UU tersebut juga menyebutkan 8 tindak pidana kekerasan seksual lainnya, yaitu: pelecehan seksual nonfisik, pelecehan seksual fisik, pemaksaan kontrasepsi, pemaksaan sterilisasi, penyiksaan seksual, eksploitasi seksual, perbudakan seksual, dan kekerasan seksual berbasis elektronik.
Faktanya, pemaksaan perkawinan anak dengan pelaku untuk menyelesaikan kasus kekerasan seksual kerap terjadi. Masih dari CATAHU 2022, situasi mendesak seperti anak perempuan telah hamil, anak berisiko atau sudah berhubungan seksual, anak dan pasangannya sudah saling mencintai, serta anggapan orang tua bahwa anak berisiko melanggar norma agama dan sosial atau untuk menghindari zina, juga menjadi alasan terjadinya perkawinan anak.

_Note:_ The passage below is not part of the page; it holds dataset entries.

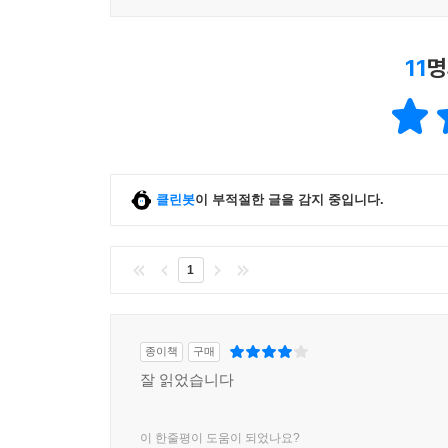
11
명
클린봇
이 부적절한 글을 감지 중입니다.
1
종이책
구매
잘 읽었습니다
이 한줄평이 도움이 되었나요?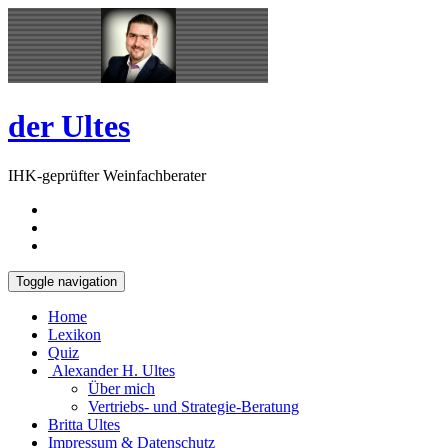
Skip
Open
to
Sidebar
content
der Ultes
IHK-geprüfter Weinfachberater
Toggle navigation
Home
Lexikon
Quiz
Alexander H. Ultes
Über mich
Vertriebs- und Strategie-Beratung
Britta Ultes
Impressum & Datenschutz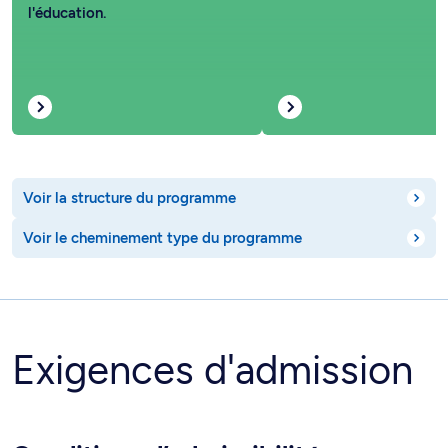
l'éducation.
Voir la structure du programme
Voir le cheminement type du programme
Exigences d'admission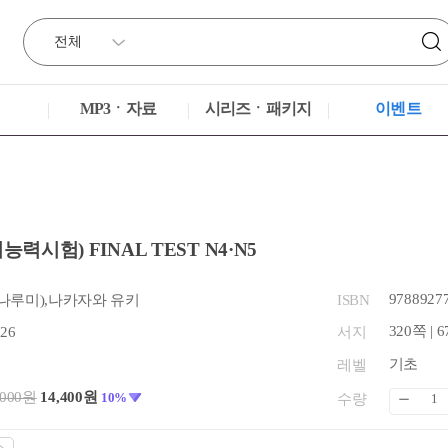
MP3ㆍ자료
시리즈ㆍ패키지
이벤트
능력시험) FINAL TEST N4·N5
9788927
나루미),나카자와 유키
ISBN
320쪽 | 6
.26
서지
기초
레벨
,000원
14,400원
10%
수량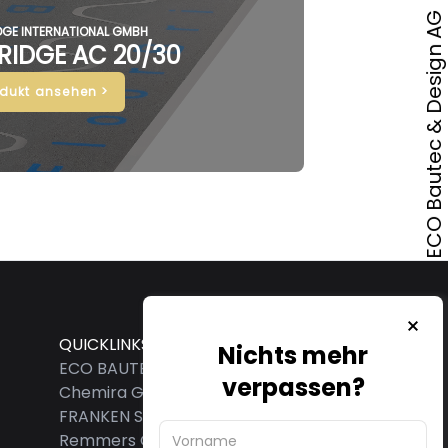
Onlineshop von ECO Bautec & Design AG
DGE INTERNATIONAL GMBH
RIDGE AC 20/30
odukt ansehen >
QUICKLINKS
Nichts mehr
ECO BAUTEC & DESIGN AG
verpassen?
Chemira GmbH
FRANKEN SYSTEMS GMBH
Remmers GmbH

Motif ekonomi seperti hutang keluarga juga kerap melatarbelakangi pemaksaan perkawinan anak. Padahal, Pasal 6 ayat (1) UU No. 1 Tahun 1974 tentang Perkawinan menyebutkan bahwa: "Perkawinan harus didasarkan atas persetujuan kedua calon mempelai." Adakalanya, pihak keluarga memang belum memahami bahwa perkawinan pada usia anak dapat menimbulkan dampak negatif bagi tumbuh kembang anak dan akan menyebabkan tidak terpenuhinya hak dasar anak.
Pasal 10 ayat (1) UU TPKS menyebutkan bahwa: "Setiap orang secara melawan hukum memaksa, menempatkan seseorang di bawah kekuasaannya atau orang lain, atau kekuasaannya untuk melakukan atau membiarkan dilakukan perkawinan dengannya atau dengan orang lain, dipidana karena pemaksaan perkawinan, dengan pidana penjara paling lama 9 (sembilan) tahun dan/ atau pidana denda paling banyak Rp200.000.000,00 (dua ratus juta rupiah)".